Everyday is the worst day of someone’s life, especially if a meticulous murderer makes an appearance. Written by Jed McPherson and illustrated by artists Fabio Silva Guimarães, Joseph Velasquez, André Stahlschmidt, Chris Shehan, Francesco Iaquinta, Diego Guerra, David Tomas Cabrera, Juanfrancisco Moyano Guerrero, Emily Pearson and Anna Wieszczyk, Jacob explores the evolution of a twisted serial killer through the stories of his victims. While Jacob offers a positively horrifying story, it leaves too much to the imagination and may leave readers scratching their heads rather than just disturbed.
Jacob is a series of vignettes following the murderous exploits of Jacob, a serial killer with a penchant for fingers and the postal service. It begins with child Jacob, abducted but not terrified of his captors, unlike the two girls in the same predicament. Instead, he stares his abductors down and pulls a Hannibal Lecter style escape. It spirals into madness from there. Be it a woman hard at work trying to prevent people from killing themselves, or a man sitting on a park bench enjoying his day, no one is safe from “The Fingerman.”
Even the author himself refers to Jacob as an “… odd one,” but that is a gross understatement. This comic gives off a vibe between a Saw film and a watered-down Chuck Palahniuk read. Perhaps it’s because Halloween recently passed, or because Jigsaw crawled its way into theaters that’s aiding that assertion. The comic is drenched in horror, shock and gore, and some readers won’t be able to stomach that. However, Jacob does offer an intriguing albeit frustrating story. McPherson intentionally leaves critical details out of each vignette. Readers can either appreciate that subtlety or feel there’s a page missing from each section.
In either case, Jacob never feels like it comes to a full circle. I won’t spoil the ending, but it’s mostly explaining rather than tying up loose ends or connecting the threads between the characters or their stories. If anything, the comic really should have come with its own police board so readers can fill in the gaps themselves.
It’s hard to dissect Jacob on a narrative level because there is a dissociation between each chapter’s artwork. This comic has a different artist for each chapter. The styles of each artist are so dissimilar it’s jarring to read each issue back-to-back. There is no natural flow. The only uniform element is the use of black and white, but even that is dramatically different in each issue. For example, in the first chapter “Kidnapped,” the stark use of the white works well with the intensity of the chapter. It’s a fantastic way to start the show. However, that power and consistency doesn’t last. And it is hard to maintain that momentum, but as the story unfolds, the artwork never reclaims that energy.
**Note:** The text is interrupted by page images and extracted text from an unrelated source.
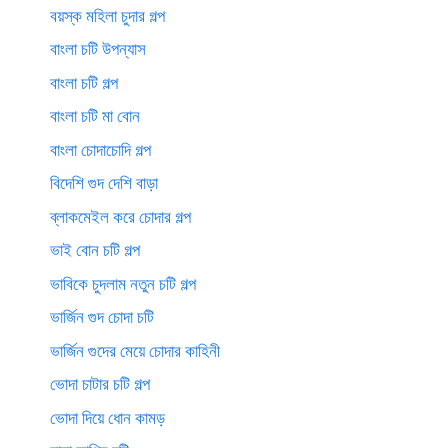
বয়স্ক মহিলা চুদার গল্প
বাংলা চটি উপন্যাস
বাংলা চটি গল্প
বাংলা চটি মা বোন
বাংলা চোদাচোদি গল্প
বিদেশি গুদ দেশি বাড়া
ব্লাকমেইল করে চোদার গল্প
ভাই বোন চটি গল্প
ভাবিকে চুদলাম নতুন চটি গল্প
ভার্জিন গুদ চোদা চটি
ভার্জিন গুদের মেয়ে চোদার কাহিনী
ভোদা চাটার চটি গল্প
ভোদা দিয়ে ধোন কামড়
Instead, the artwork , in some issues, becomes more of a distraction than a way to tell a cohesive story. Chapter nine “All Roads,” its mostly a gray blob. Wrinkles in characters’ faces look like drawn-in afterthoughts instead of blended in well. In chapter six “Junkie,” the character’s dimensions are completely off in some panels. At one point, the titular junkie Emily turns to the side and she’s missing her jaw line. It highlights the apparent strength of some of the artists versus others, especially when characters pop up in other chapters, and they’re drawn in a wholly different way. The varying aesthetics of each artist’s work ranges from awe-inspiring to baffling, leaving a disjointed taste.
A telling line in the final chapter “Retirement” reads, “But details don’t matter. Not when they get in the way of a good story.” That wink of self-awareness glosses over some major issues Jacob has. You know, other than being a serial killer. Overall, Jacob is an odd story. Some readers will love the mystery and will throw themselves into the puzzle. Others won’t be able to move past the confusing plot and muddled artwork. Whichever poison you pick, count your fingers and your toes and read at your own risk.